We did clicker training, which is a form of positive reinforcement training.  You first teach the dog that a click means a reward (treat, love, kisses, “good boy”).  Then, you mark a desired behavior with a click and reward.  Eventually, you mark the behavior with a command.  The real trick is to click at the right time and with the correct behavior.

For example, when we were training Max to “stop” on command (mid-walk, mid-trot, whenever).  As SOON as Max stopped for any reason, “CLICK!”  TREAT!  At the beginning, the stopping is pretty much when you stop, but you CLICK!  and TREAT! The wheels start turning in the dog’s head:

MAX:  “Oh, I get a treat, if I stop. I’m going to stop.”

AMY: “CLICK!” TREAT!

MAX: TREAT!!!!!!!!!! I’m a good boy!  Good Max!  I love stopping!  Stop.  Stop.
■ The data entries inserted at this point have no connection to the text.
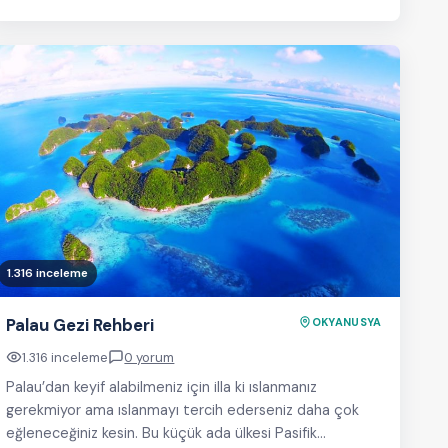
1.316 inceleme
Palau Gezi Rehberi
OKYANUSYA
1.316 inceleme
0 yorum
Palau’dan keyif alabilmeniz için illa ki ıslanmanız
gerekmiyor ama ıslanmayı tercih ederseniz daha çok
eğleneceğiniz kesin. Bu küçük ada ülkesi Pasifik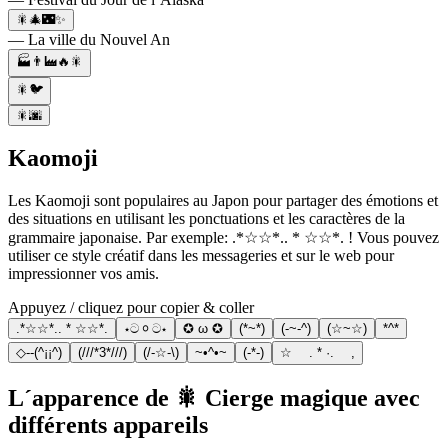
🎇🎄🌃✨
— La ville du Nouvel An
🏭👨‍🏭🔥🎇
🎇🐦
🎇🌆
Kaomoji
Les Kaomoji sont populaires au Japon pour partager des émotions et
des situations en utilisant les ponctuations et les caractères de la
grammaire japonaise. Par exemple: .*☆☆*.. * ☆☆*. ! Vous pouvez
utiliser ce style créatif dans les messageries et sur le web pour
impressionner vos amis.
Appuyez / cliquez pour copier & coller
.*☆☆*.. * ☆☆*.
⋆ටᆼට⋆
✪ ω ✪
(*~*)
(-~-^)
(☆~☆)
*^*
◇--(^¡¡^)
(///*3*///)
(/-☆-\)
~•^•~
(-*-)
☆ ゚. * ·. ゚,
L´apparence de 🎇 Cierge magique avec
différents appareils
Stop.

Then, you start adding the command: “STOP!” “CLICK!” (if he stops). TREAT! “GOOD STOP!”  Rinse, lather, repeat.

This is marking desired behavior.  We used this to train Max such commands as: stop, wait, fast, slow, leave it, etc.

Brevity-cartoon

The extra interesting part of training was the complex behaviors, and this requires shaping behavior using successive approximation (that’s what it’s called, right Jim?).  Jim is extra awesome at figuring out this part.  You begin by naming the desired task and then figure out the steps to get there.

EXAMPLE: Pushing a button to open a power assist door

  • Desired behavior: pushing button
  • Required skills: 1) recognize object to push; 2) push; 3) apply pressure.

For this, Jim knew that Max needed to first offer a paw.  For this, we waited until Max placed a paw near us.

JIM: “CLICK!” TREAT!

MAX: “Wha? What did I just do?  Hmmm.  I’m going to randomly do tricks and see what happens.  Sit. Down.  Kisses.  No?  Hmmm.  This guy is dumb. I’m going to poke him.”

JIM: “CLICK!” TREAT!

MAX: “What?  Weirdo.  Not sure what I did again.  Sit.  Down. Kiss.  Sit.

JIM: ….

MAX: “NOTHING?  Man!  Poke.”

JIM: “CLICK!” TREAT!

MAX: “Dude! It’s the paw!  Paw!!!!! Poke.”

JIM: “CLICK!” TREAT!

MAX: “Awesome! Poke.”

JIM: “CLICK!” TREAT!

MAX: “That’s it!  Poke. Poke. Poke.”

JIM: “CLICK!” TREAT!  Good touch!

You get the idea.  Once you mark the behavior with a command (“touch” in this case), you begin clicking and treating ONLY when the behavior is offered AFTER a command.  The idea has to be yours, not the dog’s.  To make sure this is the case, you can test it with multiple commands.  For example, if you say “sit,” the dog should sit, not offer a paw. Try a couple of different commands, then say the new one.  Once you consistently get the correct behavior, your dog has got the idea.  Even so, go home and PRACTICE!!  I had to keep a log of our home practice sessions:  I had to log: 1) each skill we practiced; 2) How long we spent on each one 2) How many times the correct behavior was offered; 4) any distractions; 5) notes.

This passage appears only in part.